What you are asked to do: Task for the records below: count the lines that contain the word "Oakbourne" and give only that number.

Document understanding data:

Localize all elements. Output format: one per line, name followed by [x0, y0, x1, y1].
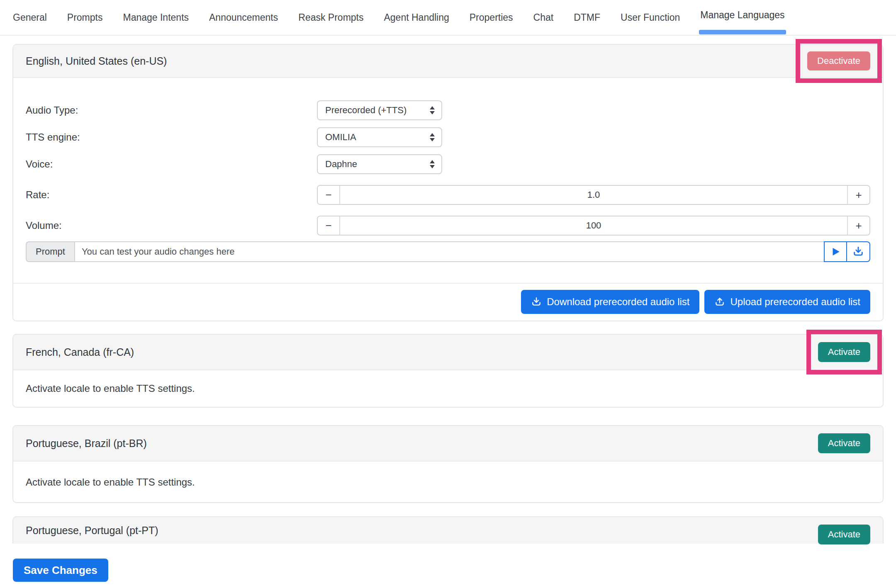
locale-header-pt-pt: Portuguese, Portugal (pt-PT) Activate — [13, 517, 883, 544]
tab-chat[interactable]: Chat — [533, 0, 554, 35]
locale-title: Portuguese, Portugal (pt-PT) — [26, 525, 158, 537]
prompt-test-input[interactable] — [74, 241, 824, 262]
prompt-test-group: Prompt — [26, 241, 870, 262]
up-down-arrows-icon — [429, 133, 436, 142]
volume-label: Volume: — [26, 220, 317, 231]
settings-tab-bar: General Prompts Manage Intents Announcem… — [0, 0, 896, 36]
tts-engine-select[interactable]: OMILIA — [317, 127, 442, 147]
volume-decrement-button[interactable]: − — [318, 216, 340, 235]
voice-label: Voice: — [26, 158, 317, 170]
tab-label: Properties — [470, 12, 513, 23]
play-icon — [830, 246, 841, 257]
locale-header-fr-ca: French, Canada (fr-CA) Activate — [13, 335, 883, 370]
up-down-arrows-icon — [429, 160, 436, 169]
tab-dtmf[interactable]: DTMF — [574, 0, 600, 35]
locale-card-pt-br: Portuguese, Brazil (pt-BR) Activate Acti… — [12, 425, 884, 503]
activate-locale-note: Activate locale to enable TTS settings. — [13, 370, 883, 407]
tab-label: Announcements — [209, 12, 278, 23]
volume-stepper: − + — [317, 216, 870, 236]
download-icon — [852, 246, 864, 258]
rate-increment-button[interactable]: + — [847, 186, 869, 204]
tts-engine-label: TTS engine: — [26, 131, 317, 143]
play-audio-button[interactable] — [824, 241, 847, 262]
activate-button-fr-ca[interactable]: Activate — [818, 342, 870, 362]
up-down-arrows-icon — [429, 106, 436, 115]
audio-type-row: Audio Type: Prerecorded (+TTS) — [26, 100, 870, 120]
tab-reask-prompts[interactable]: Reask Prompts — [298, 0, 363, 35]
download-icon — [531, 296, 542, 307]
volume-row: Volume: − + — [26, 216, 870, 236]
tab-properties[interactable]: Properties — [470, 0, 513, 35]
volume-increment-button[interactable]: + — [847, 216, 869, 235]
voice-select[interactable]: Daphne — [317, 154, 442, 174]
tab-label: Prompts — [67, 12, 103, 23]
locale-title: French, Canada (fr-CA) — [26, 346, 134, 358]
locale-title: English, United States (en-US) — [26, 55, 167, 67]
upload-icon — [714, 296, 725, 307]
locale-card-pt-pt: Portuguese, Portugal (pt-PT) Activate — [12, 516, 884, 544]
tab-label: Agent Handling — [384, 12, 449, 23]
tts-engine-selected-value: OMILIA — [325, 132, 356, 143]
rate-label: Rate: — [26, 189, 317, 201]
prerecorded-audio-footer: Download prerecorded audio list Upload p… — [13, 283, 883, 321]
deactivate-button-en-us[interactable]: Deactivate — [807, 51, 870, 70]
audio-type-select[interactable]: Prerecorded (+TTS) — [317, 100, 442, 120]
rate-stepper: − + — [317, 185, 870, 205]
tab-label: Chat — [533, 12, 554, 23]
activate-locale-note: Activate locale to enable TTS settings. — [13, 462, 883, 502]
rate-row: Rate: − + — [26, 185, 870, 205]
tts-engine-row: TTS engine: OMILIA — [26, 127, 870, 147]
upload-prerecorded-audio-list-button[interactable]: Upload prerecorded audio list — [704, 290, 870, 314]
button-label: Download prerecorded audio list — [547, 296, 689, 308]
tab-label: Manage Intents — [123, 12, 189, 23]
tab-manage-languages[interactable]: Manage Languages — [700, 0, 784, 35]
button-label: Upload prerecorded audio list — [730, 296, 860, 308]
tab-label: Manage Languages — [700, 10, 784, 21]
download-prerecorded-audio-list-button[interactable]: Download prerecorded audio list — [521, 290, 699, 314]
tab-announcements[interactable]: Announcements — [209, 0, 278, 35]
locale-header-en-us: English, United States (en-US) Deactivat… — [13, 45, 883, 78]
audio-type-label: Audio Type: — [26, 104, 317, 116]
tab-manage-intents[interactable]: Manage Intents — [123, 0, 189, 35]
tab-label: DTMF — [574, 12, 600, 23]
audio-type-selected-value: Prerecorded (+TTS) — [325, 105, 407, 116]
tab-agent-handling[interactable]: Agent Handling — [384, 0, 449, 35]
tab-label: General — [13, 12, 47, 23]
download-audio-button[interactable] — [847, 241, 870, 262]
rate-decrement-button[interactable]: − — [318, 186, 340, 204]
tab-label: User Function — [621, 12, 680, 23]
tab-user-function[interactable]: User Function — [621, 0, 680, 35]
activate-button-pt-pt[interactable]: Activate — [818, 525, 870, 544]
activate-button-pt-br[interactable]: Activate — [818, 433, 870, 453]
tab-prompts[interactable]: Prompts — [67, 0, 103, 35]
locale-header-pt-br: Portuguese, Brazil (pt-BR) Activate — [13, 426, 883, 462]
voice-row: Voice: Daphne — [26, 154, 870, 174]
prompt-addon-label: Prompt — [26, 241, 74, 262]
rate-input[interactable] — [340, 186, 847, 204]
volume-input[interactable] — [340, 216, 847, 235]
tab-general[interactable]: General — [13, 0, 47, 35]
save-changes-button[interactable]: Save Changes — [13, 559, 108, 582]
locale-card-en-us: English, United States (en-US) Deactivat… — [12, 44, 884, 321]
tab-label: Reask Prompts — [298, 12, 363, 23]
tts-settings-form: Audio Type: Prerecorded (+TTS) TTS engin… — [13, 78, 883, 283]
voice-selected-value: Daphne — [325, 159, 357, 170]
locale-title: Portuguese, Brazil (pt-BR) — [26, 437, 147, 450]
locale-card-fr-ca: French, Canada (fr-CA) Activate Activate… — [12, 334, 884, 408]
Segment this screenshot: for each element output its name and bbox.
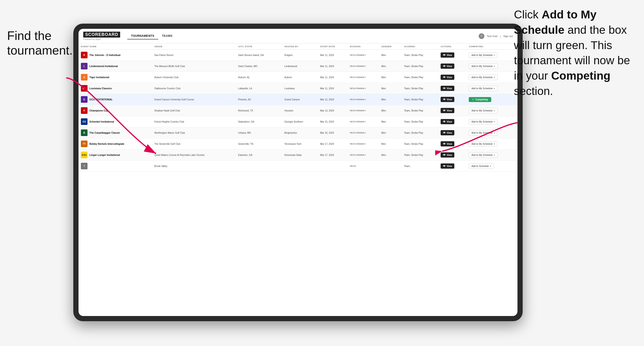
city-state-text: Lafayette, LA xyxy=(238,87,252,90)
division-cell: NCAA Division I xyxy=(348,127,379,138)
venue-cell: Sea Palms Resort xyxy=(152,50,236,61)
scoring-cell: Team, Stroke Play xyxy=(402,94,438,105)
start-date-cell xyxy=(318,161,348,172)
gender-cell: Men xyxy=(379,127,402,138)
city-state-text: Statesboro, GA xyxy=(238,120,254,123)
division-cell: NCAA xyxy=(348,161,379,172)
plus-icon: + xyxy=(494,143,495,145)
hosted-by-cell: Rutgers xyxy=(282,50,318,61)
add-to-schedule-button[interactable]: Add to My Schedule + xyxy=(469,141,497,147)
view-button[interactable]: 👁 View xyxy=(440,86,454,91)
start-date-text: Mar 12, 2024 xyxy=(320,98,334,101)
view-button[interactable]: 👁 View xyxy=(440,63,454,69)
hosted-by-cell: Georgia Southern xyxy=(282,116,318,127)
add-to-schedule-button[interactable]: Add to My Schedule + xyxy=(469,108,497,113)
scoring-cell: Team, Stroke Play xyxy=(402,83,438,94)
scoring-cell: Team, Stroke Play xyxy=(402,61,438,72)
event-name: Tiger Invitational xyxy=(90,76,109,79)
tab-teams[interactable]: TEAMS xyxy=(158,33,176,39)
add-to-schedule-button[interactable]: Add to My Schedule + xyxy=(469,52,497,58)
event-name-cell: H Champions Cup xyxy=(78,105,152,116)
col-start-date: START DATE xyxy=(318,43,348,50)
gender-text: Men xyxy=(381,120,386,123)
venue-cell: Shadow Hawk Golf Club xyxy=(152,105,236,116)
start-date-text: Mar 17, 2024 xyxy=(320,143,334,145)
venue-cell: Oakbourne Country Club xyxy=(152,83,236,94)
city-state-cell: Richmond, TX xyxy=(236,105,282,116)
division-text: NCAA Division I xyxy=(350,131,366,134)
app-logo-sub: Powered by clippd xyxy=(83,38,120,40)
gender-text: Men xyxy=(381,54,386,56)
competing-button[interactable]: ✓ Competing xyxy=(469,97,491,102)
start-date-cell: Mar 11, 2024 xyxy=(318,72,348,83)
view-button[interactable]: 👁 View xyxy=(440,141,454,147)
event-name-cell: KSU Linger Longer Invitational xyxy=(78,150,152,161)
start-date-cell: Mar 16, 2024 xyxy=(318,127,348,138)
checkmark-icon: ✓ xyxy=(472,98,474,101)
event-name: The Johnnie - O Individual xyxy=(90,54,120,56)
eye-icon: 👁 xyxy=(443,154,446,156)
actions-cell: 👁 View xyxy=(438,161,466,172)
city-state-cell: Urbana, MD xyxy=(236,127,282,138)
start-date-text: Mar 11, 2024 xyxy=(320,65,334,68)
col-actions: ACTIONS xyxy=(438,43,466,50)
division-cell: NCAA Division I xyxy=(348,72,379,83)
division-cell: NCAA Division I xyxy=(348,83,379,94)
gender-text: Men xyxy=(381,87,386,90)
start-date-text: Mar 11, 2024 xyxy=(320,54,334,56)
hosted-by-text: Kennesaw State xyxy=(284,154,302,156)
scoring-text: Team, Stroke Play xyxy=(404,143,423,145)
city-state-text: Saint Charles, MO xyxy=(238,65,258,68)
venue-text: The Missouri Bluffs Golf Club xyxy=(154,65,185,68)
view-button[interactable]: 👁 View xyxy=(440,75,454,80)
view-button[interactable]: 👁 View xyxy=(440,119,454,124)
division-text: NCAA Division I xyxy=(350,54,366,56)
scoring-text: Team, Stroke Play xyxy=(404,54,423,56)
plus-icon: + xyxy=(494,54,495,56)
view-button[interactable]: 👁 View xyxy=(440,97,454,102)
view-button[interactable]: 👁 View xyxy=(440,130,454,135)
city-state-cell xyxy=(236,161,282,172)
add-to-schedule-button[interactable]: Add to Schedule + xyxy=(469,164,494,169)
city-state-text: Saint Simons Island, GA xyxy=(238,54,264,56)
actions-cell: 👁 View xyxy=(438,83,466,94)
add-to-schedule-button[interactable]: Add to My Schedule + xyxy=(469,86,497,91)
view-button[interactable]: 👁 View xyxy=(440,164,454,169)
sign-out-link[interactable]: Sign out xyxy=(503,35,513,37)
competing-cell: Add to My Schedule + xyxy=(466,150,518,161)
start-date-cell: Mar 17, 2024 xyxy=(318,138,348,150)
view-button[interactable]: 👁 View xyxy=(440,108,454,113)
tab-tournaments[interactable]: TOURNAMENTS xyxy=(127,33,158,39)
add-to-schedule-button[interactable]: Add to My Schedule + xyxy=(469,75,497,80)
col-division: DIVISION xyxy=(348,43,379,50)
add-to-schedule-button[interactable]: Add to My Schedule + xyxy=(469,152,497,158)
hosted-by-text: Louisiana xyxy=(284,87,295,90)
venue-cell: Grand Canyon University Golf Course xyxy=(152,94,236,105)
competing-cell: ✓ Competing xyxy=(466,94,518,105)
add-to-schedule-button[interactable]: Add to My Schedule + xyxy=(469,63,497,69)
nav-tabs: TOURNAMENTS TEAMS xyxy=(127,33,176,39)
add-to-schedule-button[interactable]: Add to My Schedule + xyxy=(469,130,497,136)
event-name-cell: ? xyxy=(78,161,152,172)
view-button[interactable]: 👁 View xyxy=(440,152,454,158)
view-button[interactable]: 👁 View xyxy=(440,52,454,58)
city-state-text: Urbana, MD xyxy=(238,132,251,134)
competing-cell: Add to My Schedule + xyxy=(466,127,518,138)
venue-text: Sea Palms Resort xyxy=(154,54,173,56)
division-cell: NCAA Division I xyxy=(348,116,379,127)
start-date-text: Mar 15, 2024 xyxy=(320,120,334,123)
gender-text: Men xyxy=(381,143,386,145)
actions-cell: 👁 View xyxy=(438,50,466,61)
competing-cell: Add to My Schedule + xyxy=(466,83,518,94)
event-name-cell: R The Johnnie - O Individual xyxy=(78,50,152,61)
venue-cell: Brook Valley xyxy=(152,161,236,172)
gender-cell: Men xyxy=(379,138,402,150)
add-to-schedule-button[interactable]: Add to My Schedule + xyxy=(469,119,497,125)
table-row: UL Louisiana Classics Oakbourne Country … xyxy=(78,83,518,94)
city-state-text: Eatonton, GA xyxy=(238,154,252,156)
scoring-text: Team, Stroke Play xyxy=(404,98,423,101)
plus-icon: + xyxy=(494,109,495,112)
event-name: GCU INVITATIONAL xyxy=(90,98,112,101)
hosted-by-cell: Auburn xyxy=(282,72,318,83)
venue-text: Shadow Hawk Golf Club xyxy=(154,109,180,112)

Response for this exercise: 2